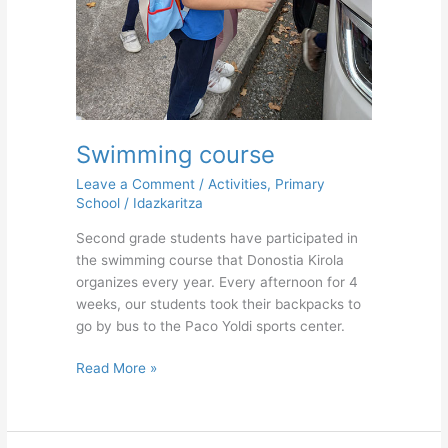
Swimming course
Leave a Comment
/
Activities
,
Primary
School
/
Idazkaritza
Second grade students have participated in
the swimming course that Donostia Kirola
organizes every year. Every afternoon for 4
weeks, our students took their backpacks to
go by bus to the Paco Yoldi sports center.
Read More »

**EXERCISE AIM:** An exact, word-for-word version of the material is required, free of pictures.

**WRITTEN SOLUTION:**
Swimming course
Leave a Comment
/
Activities
,
Primary
School
/
Idazkaritza
Second grade students have participated in
the swimming course that Donostia Kirola
organizes every year. Every afternoon for 4
weeks, our students took their backpacks to
go by bus to the Paco Yoldi sports center.
Read More »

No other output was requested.